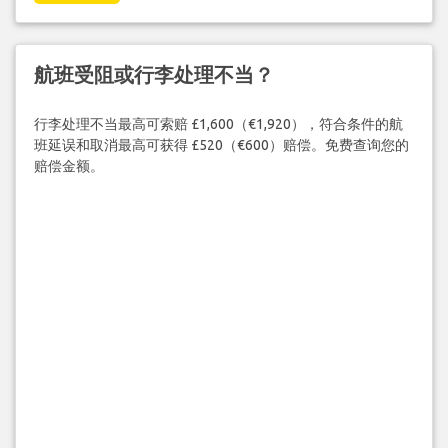
航班受阻或行李处理不当？
行李处理不当最高可索赔 £1,600（€1,920），符合条件的航
班延误和取消最高可获得 £520（€600）赔偿。免费查询您的
赔偿金额。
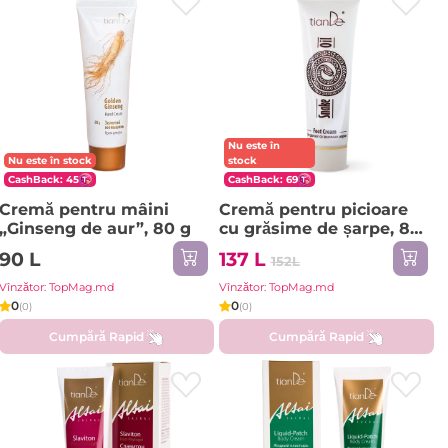
Nu este în
Nu este în stock
stock
CashBack: 45
CashBack: 69
Cremă pentru mâini
Cremă pentru picioare
„Ginseng de aur”, 80 g
cu grăsime de șarpe, 80
ml
90 L
137 L
152L
Vînzător: TopMag.md
Vînzător: TopMag.md
0
0
(0)
(0)
Cumpără Rapid
Cumpără Rapid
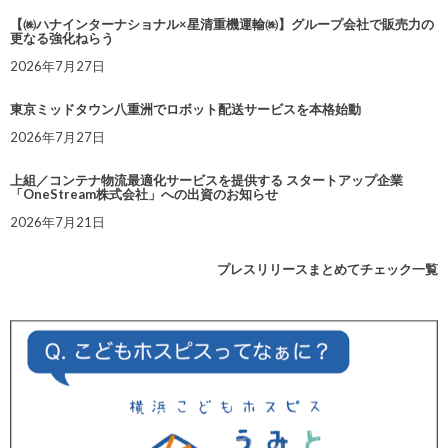
【㈱ハナインターナショナル×星清重機運輸㈱】グループ会社で販売力の
更なる強化ねらう
2026年7月27日
東京ミッドタウン八重洲でロボット配送サービスを本格始動
2026年7月27日
上組／コンテナ物流最適化サービスを提供する スタートアップ企業
「OneStream株式会社」への出資のお知らせ
2026年7月21日
プレスリリースまとめてチェック一覧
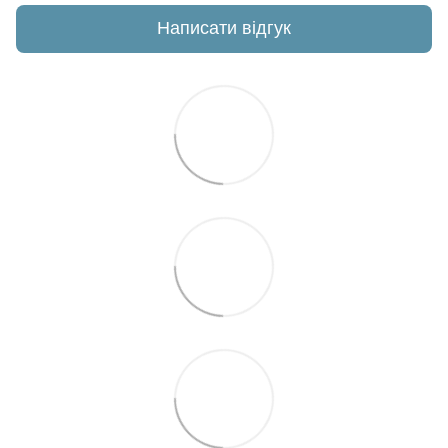
Написати відгук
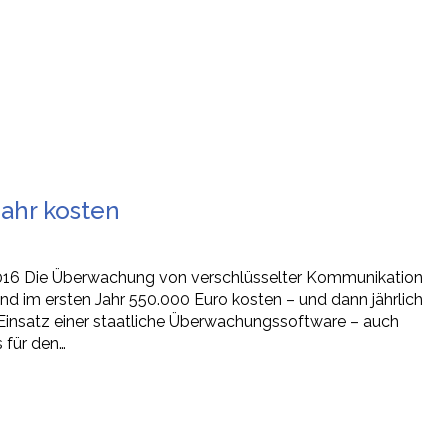
Jahr kosten
.2016 Die Überwachung von verschlüsselter Kommunikation
 im ersten Jahr 550.000 Euro kosten – und dann jährlich
n Einsatz einer staatliche Überwachungssoftware – auch
 für den…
****
Without the pictures, copy out each entry exactly as it stands.

航班受阻或行李处理不当？
行李处理不当最高可索赔 £1,600（€1,920），符合条件的航
班延误和取消最高可获得 £520（€600）赔偿。免费查询您的
赔偿金额。
Nu este în
Nu este în stock
stock
CashBack: 45
CashBack: 69
Cremă pentru mâini
Cremă pentru picioare
„Ginseng de aur”, 80 g
cu grăsime de șarpe, 80
ml
90 L
137 L
152L
Vînzător: TopMag.md
Vînzător: TopMag.md
0
0
(0)
(0)
Cumpără Rapid
Cumpără Rapid
【㈱ハナインターナショナル×星清重機運輸㈱】グループ会社で販売力の
更なる強化ねらう
2026年7月27日
東京ミッドタウン八重洲でロボット配送サービスを本格始動
2026年7月27日
上組／コンテナ物流最適化サービスを提供する スタートアップ企業
「OneStream株式会社」への出資のお知らせ
2026年7月21日
プレスリリースまとめてチェック一覧
Написати відгук
Jahr kosten
.2016 Die Überwachung von verschlüsselter Kommunikation
 im ersten Jahr 550.000 Euro kosten – und dann jährlich
n Einsatz einer staatliche Überwachungssoftware – auch
 für den…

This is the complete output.